*Listed records*.
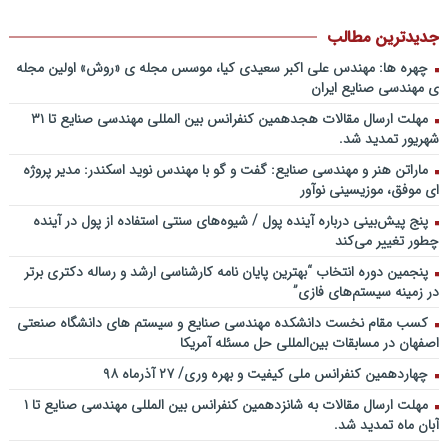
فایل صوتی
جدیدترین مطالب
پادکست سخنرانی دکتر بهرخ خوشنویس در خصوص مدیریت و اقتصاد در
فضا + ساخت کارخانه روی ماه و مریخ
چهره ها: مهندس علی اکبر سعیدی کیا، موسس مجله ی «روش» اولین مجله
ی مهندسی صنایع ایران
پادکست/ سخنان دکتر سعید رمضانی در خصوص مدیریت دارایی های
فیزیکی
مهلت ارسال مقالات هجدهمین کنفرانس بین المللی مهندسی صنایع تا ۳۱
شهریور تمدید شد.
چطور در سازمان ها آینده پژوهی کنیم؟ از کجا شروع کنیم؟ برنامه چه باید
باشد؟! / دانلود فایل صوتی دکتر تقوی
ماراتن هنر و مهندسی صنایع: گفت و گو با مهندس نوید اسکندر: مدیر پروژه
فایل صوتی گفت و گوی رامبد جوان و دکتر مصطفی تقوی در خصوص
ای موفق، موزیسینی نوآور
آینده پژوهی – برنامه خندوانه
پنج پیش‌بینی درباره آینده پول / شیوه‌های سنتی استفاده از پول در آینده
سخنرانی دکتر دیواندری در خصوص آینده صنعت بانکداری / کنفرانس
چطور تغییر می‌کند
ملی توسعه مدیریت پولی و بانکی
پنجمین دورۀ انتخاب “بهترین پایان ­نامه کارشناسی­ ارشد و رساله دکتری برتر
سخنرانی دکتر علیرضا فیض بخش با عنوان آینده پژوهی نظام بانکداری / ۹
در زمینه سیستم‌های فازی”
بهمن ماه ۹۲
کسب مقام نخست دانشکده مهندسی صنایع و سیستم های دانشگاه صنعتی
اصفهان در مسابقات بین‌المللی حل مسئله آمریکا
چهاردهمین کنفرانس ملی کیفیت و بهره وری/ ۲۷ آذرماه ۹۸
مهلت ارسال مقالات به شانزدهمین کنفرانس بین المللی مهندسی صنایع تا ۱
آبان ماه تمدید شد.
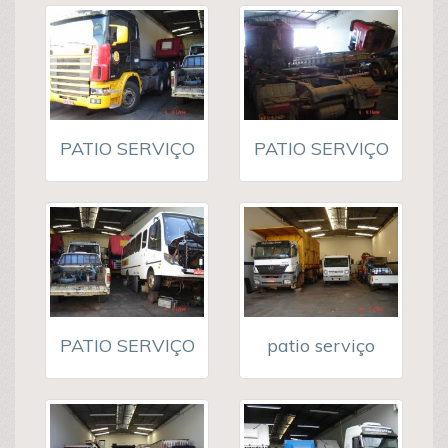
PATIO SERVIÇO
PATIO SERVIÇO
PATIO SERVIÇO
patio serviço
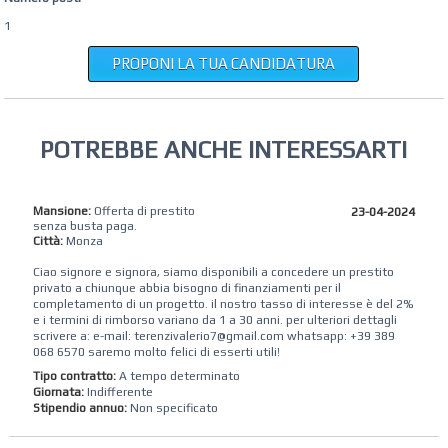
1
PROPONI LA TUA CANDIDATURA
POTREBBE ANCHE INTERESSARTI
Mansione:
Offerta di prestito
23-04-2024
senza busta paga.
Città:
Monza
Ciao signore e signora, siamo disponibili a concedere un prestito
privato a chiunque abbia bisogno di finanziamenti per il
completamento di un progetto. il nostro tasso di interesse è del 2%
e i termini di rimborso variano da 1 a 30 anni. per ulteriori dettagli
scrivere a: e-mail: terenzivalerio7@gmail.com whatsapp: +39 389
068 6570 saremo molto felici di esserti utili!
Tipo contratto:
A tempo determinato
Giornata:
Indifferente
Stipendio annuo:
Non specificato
==
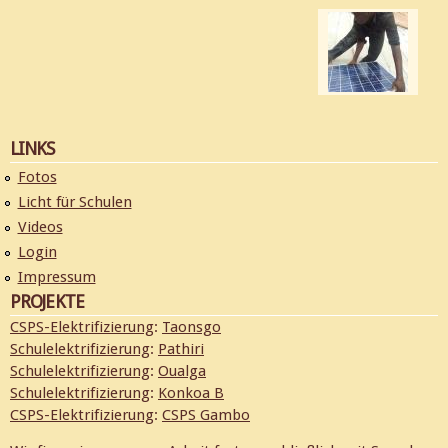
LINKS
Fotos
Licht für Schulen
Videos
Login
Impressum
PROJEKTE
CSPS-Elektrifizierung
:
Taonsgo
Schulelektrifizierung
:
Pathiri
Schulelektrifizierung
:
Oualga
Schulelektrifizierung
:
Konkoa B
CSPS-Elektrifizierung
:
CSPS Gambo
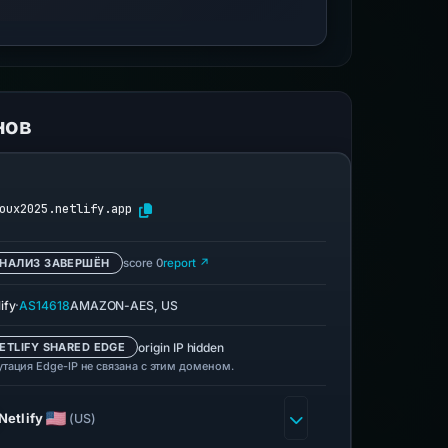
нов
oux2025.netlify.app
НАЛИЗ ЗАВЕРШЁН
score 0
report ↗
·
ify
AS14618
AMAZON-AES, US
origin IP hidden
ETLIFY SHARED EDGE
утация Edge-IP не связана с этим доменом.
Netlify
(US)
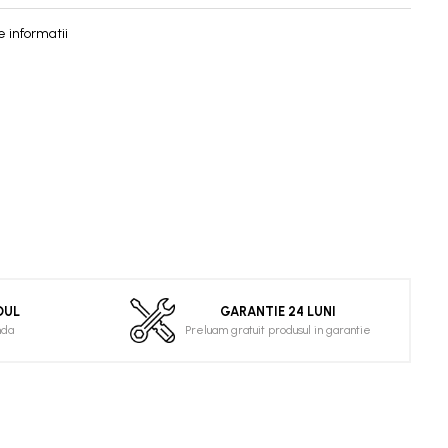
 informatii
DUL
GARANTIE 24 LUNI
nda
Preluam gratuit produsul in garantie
* * *
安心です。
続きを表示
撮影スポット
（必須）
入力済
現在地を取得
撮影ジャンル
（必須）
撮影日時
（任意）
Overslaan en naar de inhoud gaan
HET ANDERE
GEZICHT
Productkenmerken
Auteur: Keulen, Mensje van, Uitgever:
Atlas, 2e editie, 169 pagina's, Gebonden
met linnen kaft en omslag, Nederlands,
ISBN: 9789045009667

*Task details*. Go through the lines above and count those with the string "برنامه". Reply with the count and nothing more.

*Solution to this task*. 2